What needs to be done: Reproduce all entries below verbatim. Skip the pictures.

── Given entries

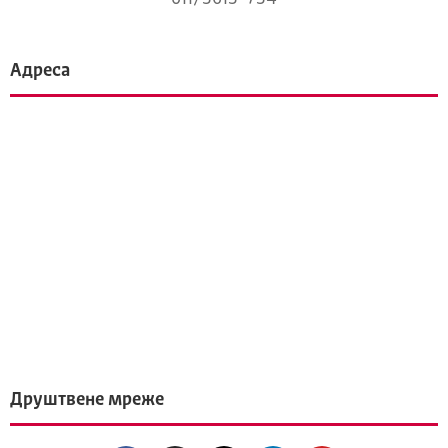
Адреса
Друштвене мреже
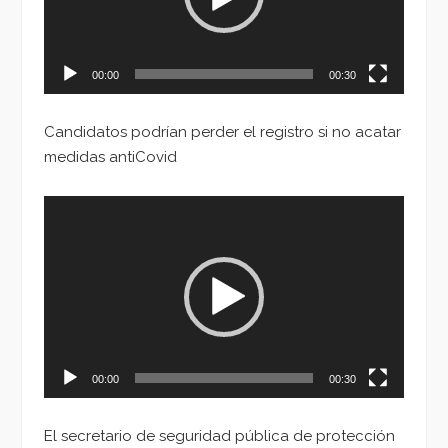
00:00
00:30
Candidatos podrían perder el registro si no acatar
medidas antiCovid
Reproductor
de
vídeo
00:00
00:30
El secretario de seguridad pública de protección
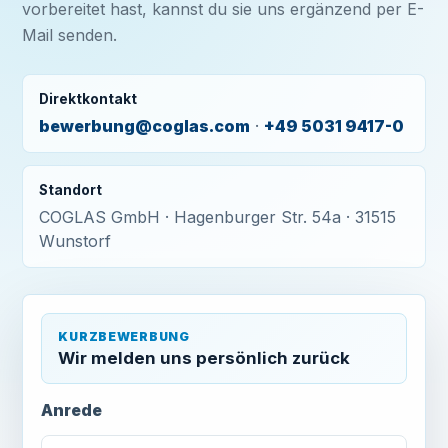
vorbereitet hast, kannst du sie uns ergänzend per E-
Mail senden.
Direktkontakt
bewerbung@coglas.com
·
+49 5031 9417-0
Standort
COGLAS GmbH · Hagenburger Str. 54a · 31515
Wunstorf
KURZBEWERBUNG
Wir melden uns persönlich zurück
Anrede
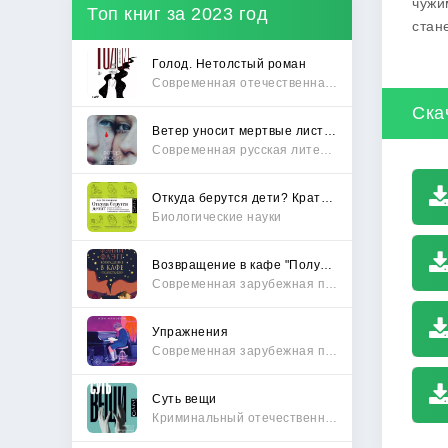
чужи
Топ книг за 2023 год
стан
Голод. Нетолстый роман
Современная отечественная проза
Ска
Ветер уносит мертвые листья
Современная русская литература
Откуда берутся дети? Краткий путеводитель по переходу из лагеря чайлдфри
Биологические науки
Возвращение в кафе "Полустанок"
Современная зарубежная проза
Упражнения
Современная зарубежная проза
Суть вещи
Криминальный отечественный детектив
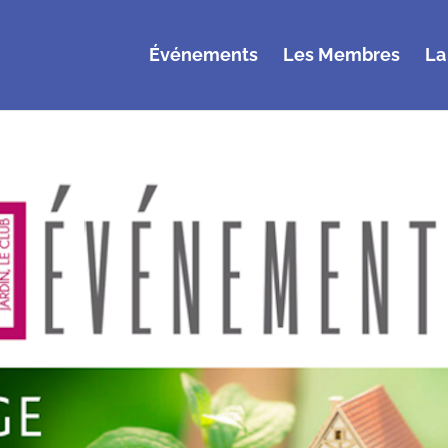
Événements
Les Membres
La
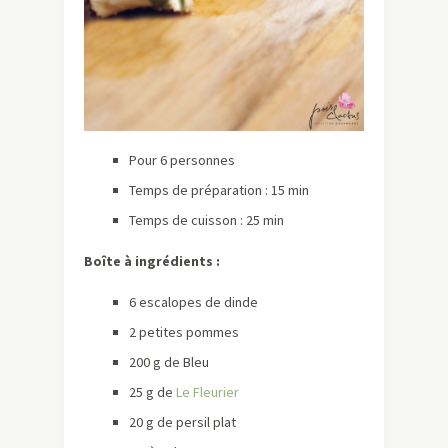
Pour 6 personnes
Temps de préparation : 15 min
Temps de cuisson : 25 min
Boîte à ingrédients :
6 escalopes de dinde
2 petites pommes
200 g de Bleu
25 g de
Le Fleurier
20 g de persil plat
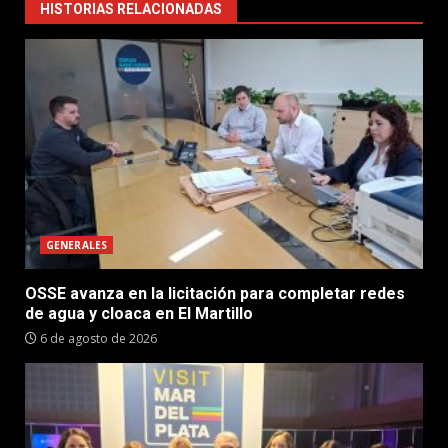
HISTORIAS RELACIONADAS
GENERALES
OSSE avanza en la licitación para completar redes
de agua y cloaca en El Martillo
6 de agosto de 2026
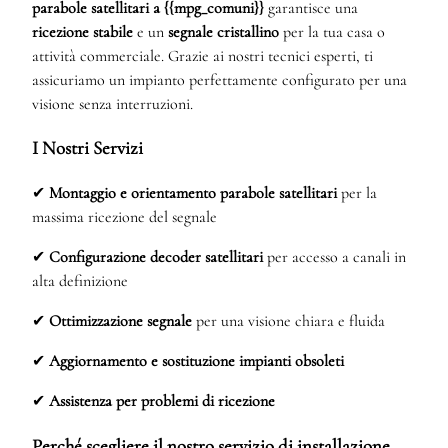
parabole satellitari a {{mpg_comuni}}
garantisce una
ricezione stabile
e un
segnale cristallino
per la tua casa o
attività commerciale. Grazie ai nostri tecnici esperti, ti
assicuriamo un impianto perfettamente configurato per una
visione senza interruzioni.
I Nostri Servizi
✔
Montaggio e orientamento parabole satellitari
per la
massima ricezione del segnale
✔
Configurazione decoder satellitari
per accesso a canali in
alta definizione
✔
Ottimizzazione segnale
per una visione chiara e fluida
✔
Aggiornamento e sostituzione impianti obsoleti
✔
Assistenza per problemi di ricezione
Perché scegliere il nostro servizio di installazione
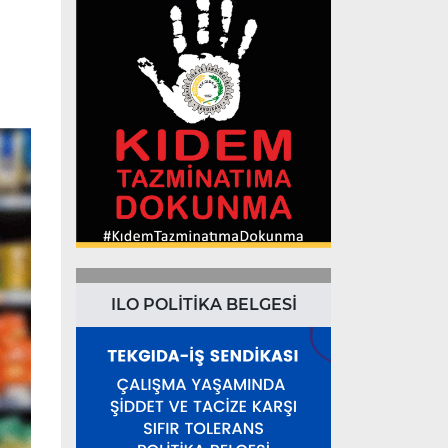
ILO POLİTİKA BELGESİ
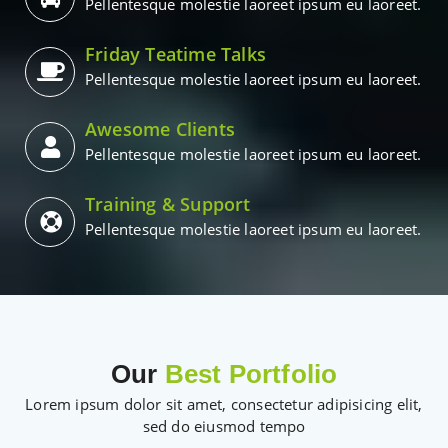
Pellentesque molestie laoreet ipsum eu laoreet.
Friday Teatime Talks
Pellentesque molestie laoreet ipsum eu laoreet.
Awesome Clients
Pellentesque molestie laoreet ipsum eu laoreet.
Training & Support
Pellentesque molestie laoreet ipsum eu laoreet.
Our
Best Portfolio
Lorem ipsum dolor sit amet, consectetur adipisicing elit,
sed do eiusmod tempo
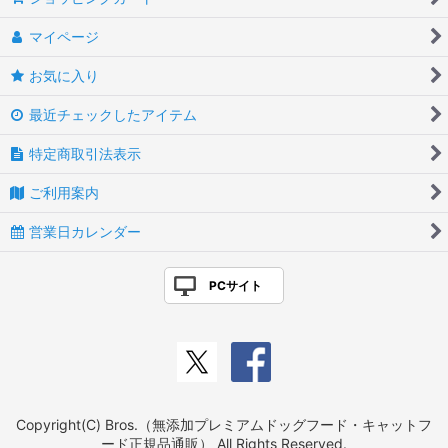
マイページ
お気に入り
最近チェックしたアイテム
特定商取引法表示
ご利用案内
営業日カレンダー
PCサイト
Copyright(C) Bros.（無添加プレミアムドッグフード・キャットフ
ード正規品通販） All Rights Reserved.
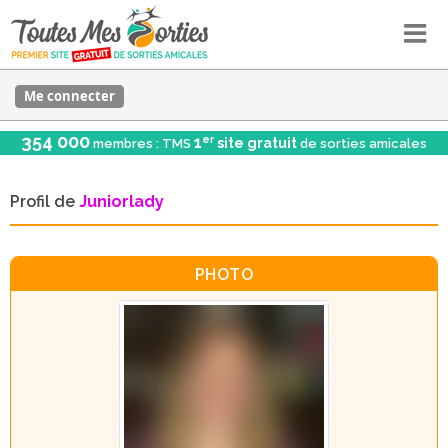
Me connecter
354 000
er
1
site gratuit
membres : TMS
de sorties amicales
Profil de
Juniorlady
PHOTO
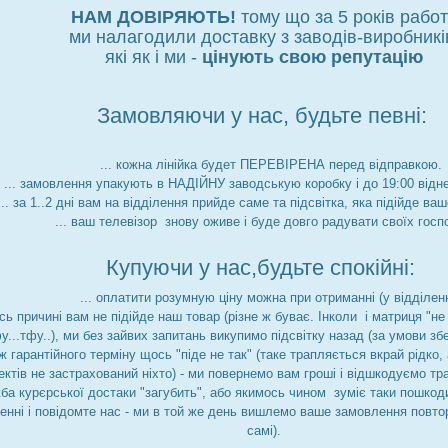
НАМ ДОВІРЯЮТЬ!
тому що за 5 років рабо
ми налагодили доставку з заводів-виробникі
які як і ми -
цінують свою репутацію
Замовляючи у нас, будьте певні:
... кожна лінійка будет ПЕРЕВІРЕНА перед відправкою.
... замовлення упакують в НАДІЙНУ заводськую коробку і до 19:00 відн
... за 1..2 дні вам на відділення прийде саме та підсвітка, яка підійде ва
... ваш телевізор знову оживе і буде довго радувати своїх госп
Купуючи у нас,будьте спокійні:
... оплатити розумную ціну можна при отриманні (у відділенн
йсь причині вам не підійде наш товар (різне ж буває. Інколи і матриця "
фу...тфу..), ми без зайвих запитань викупимо підсвітку назад (за умови збе
ж гарантійного терміну щось "піде не так" (таке трапляється вкрай рідко
ктів не застрахований ніхто) - ми повернемо вам гроші і відшкодуємо тр
ба курєрської достаки "загубить", або якимось чином зуміє таки пошкоди
ленні і повідомте нас - ми в той же день вишлемо ваше замовлення повто
самі).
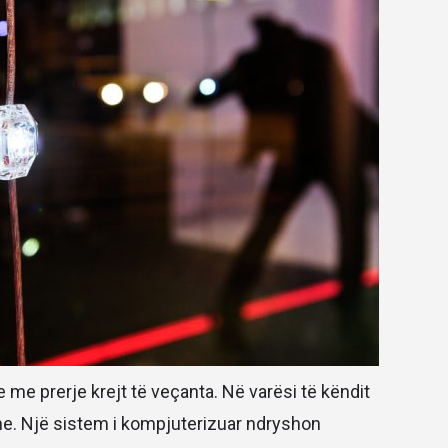
 me prerje krejt të veçanta. Në varësi të këndit
yshe. Një sistem i kompjuterizuar ndryshon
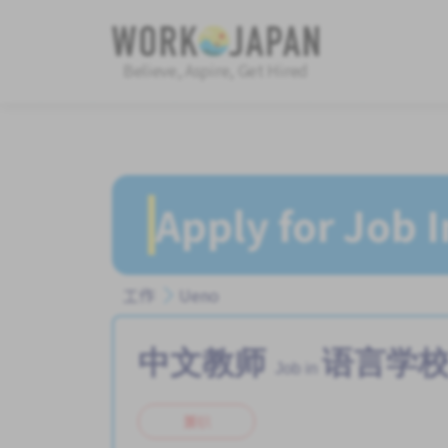
Believe, Aspire, Get Hired
Apply for Job 
工作
Ueno
中文教师
语言学
Job in
兼职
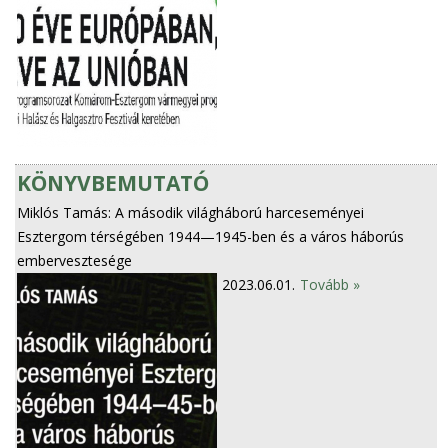
KÖNYVBEMUTATÓ
Miklós Tamás: A második világháború harceseményei
Esztergom térségében 1944—1945-ben és a város háborús
embervesztesége
2023.06.01.
Tovább »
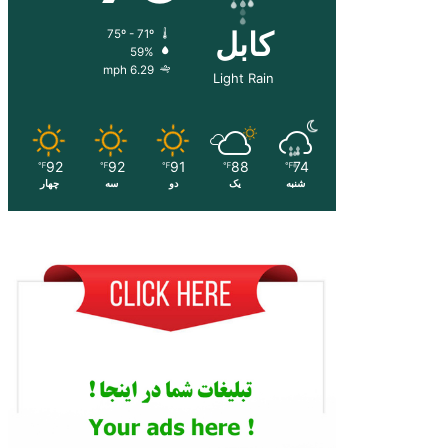
کابل
75º - 71º
59%
6.29 mph
Light Rain
92
92
91
88
74
℉
℉
℉
℉
℉
شنبه
یک
دو
سه
چهار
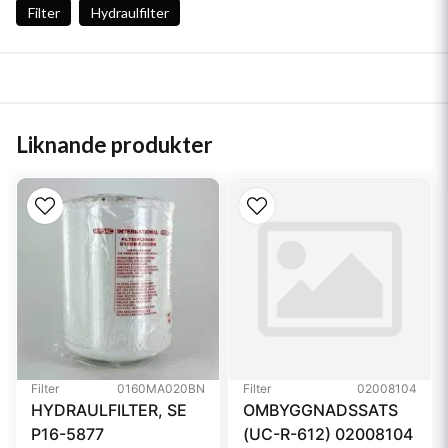
Filter
Hydraulfilter
Liknande produkter
Filter
0160MA020BN
Filter
02008104
HYDRAULFILTER, SE
OMBYGGNADSSATS
P16-5877
(UC-R-612) 02008104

────

The completed task:
Адреса
Друштвене мреже
00:00
00:30
Candidatos podrían perder el registro si no acatar
medidas antiCovid
Reproductor
de
vídeo
00:00
00:30
El secretario de seguridad pública de protección
vorbereitet hast, kannst du sie uns ergänzend per E-
Mail senden.
Direktkontakt
bewerbung@coglas.com
·
+49 5031 9417-0
Standort
COGLAS GmbH · Hagenburger Str. 54a · 31515
Wunstorf
KURZBEWERBUNG
Wir melden uns persönlich zurück
Anrede
чужи
Топ книг за 2023 год
стан
Голод. Нетолстый роман
Современная отечественная проза
Ска
Ветер уносит мертвые листья
Современная русская литература
Откуда берутся дети? Краткий путеводитель по переходу из лагеря чайлдфри
Биологические науки
Возвращение в кафе "Полустанок"
Современная зарубежная проза
Упражнения
Современная зарубежная проза
Суть вещи
Криминальный отечественный детектив
Événements
Les Membres
La
Pour 6 personnes
Temps de préparation : 15 min
Temps de cuisson : 25 min
Boîte à ingrédients :
6 escalopes de dinde
2 petites pommes
200 g de Bleu
25 g de
Le Fleurier
20 g de persil plat
HISTORIAS RELACIONADAS
GENERALES
OSSE avanza en la licitación para completar redes
de agua y cloaca en El Martillo
6 de agosto de 2026
parabole satellitari a {{mpg_comuni}}
garantisce una
ricezione stabile
e un
segnale cristallino
per la tua casa o
attività commerciale. Grazie ai nostri tecnici esperti, ti
assicuriamo un impianto perfettamente configurato per una
visione senza interruzioni.
I Nostri Servizi
✔
Montaggio e orientamento parabole satellitari
per la
massima ricezione del segnale
✔
Configurazione decoder satellitari
per accesso a canali in
alta definizione
✔
Ottimizzazione segnale
per una visione chiara e fluida
✔
Aggiornamento e sostituzione impianti obsoleti
✔
Assistenza per problemi di ricezione
Perché scegliere il nostro servizio di installazione
ILO POLİTİKA BELGESİ
Pellentesque molestie laoreet ipsum eu laoreet.
Friday Teatime Talks
Pellentesque molestie laoreet ipsum eu laoreet.
Awesome Clients
Pellentesque molestie laoreet ipsum eu laoreet.
Training & Support
Pellentesque molestie laoreet ipsum eu laoreet.
Our
Best Portfolio
Lorem ipsum dolor sit amet, consectetur adipisicing elit,
sed do eiusmod tempo
マイページ
お気に入り
最近チェックしたアイテム
特定商取引法表示
ご利用案内
営業日カレンダー
PCサイト
Copyright(C) Bros.（無添加プレミアムドッグフード・キャットフ
ード正規品通販） All Rights Reserved.
Me connecter
354 000
er
1
site gratuit
membres : TMS
de sorties amicales
Profil de
Juniorlady
PHOTO
НАМ ДОВІРЯЮТЬ!
тому що за 5 років рабо
ми налагодили доставку з заводів-виробникі
які як і ми -
цінують свою репутацію
Замовляючи у нас, будьте певні:
... кожна лінійка будет ПЕРЕВІРЕНА перед відправкою.
... замовлення упакують в НАДІЙНУ заводськую коробку і до 19:00 відн
... за 1..2 дні вам на відділення прийде саме та підсвітка, яка підійде ва
... ваш телевізор знову оживе і буде довго радувати своїх госп
Купуючи у нас,будьте спокійні:
... оплатити розумную ціну можна при отриманні (у відділенн
йсь причині вам не підійде наш товар (різне ж буває. Інколи і матриця "
фу...тфу..), ми без зайвих запитань викупимо підсвітку назад (за умови збе
ж гарантійного терміну щось "піде не так" (таке трапляється вкрай рідко
ктів не застрахований ніхто) - ми повернемо вам гроші і відшкодуємо тр
ба курєрської достаки "загубить", або якимось чином зуміє таки пошкоди
ленні і повідомте нас - ми в той же день вишлемо ваше замовлення повто
самі).
 me prerje krejt të veçanta. Në varësi të këndit
yshe. Një sistem i kompjuterizuar ndryshon
Believe, Aspire, Get Hired
Apply for Job 
工作
Ueno
中文教师
语言学
Job in
兼职
KÖNYVBEMUTATÓ
Miklós Tamás: A második világháború harceseményei
Esztergom térségében 1944—1945-ben és a város háborús
embervesztesége
2023.06.01.
Tovább »
کابل
75º - 71º
59%
6.29 mph
Light Rain
92
92
91
88
74
℉
℉
℉
℉
℉
شنبه
یک
دو
سه
چهار
Filter
Hydraulfilter
Liknande produkter
Filter
0160MA020BN
Filter
02008104
HYDRAULFILTER, SE
OMBYGGNADSSATS
P16-5877
(UC-R-612) 02008104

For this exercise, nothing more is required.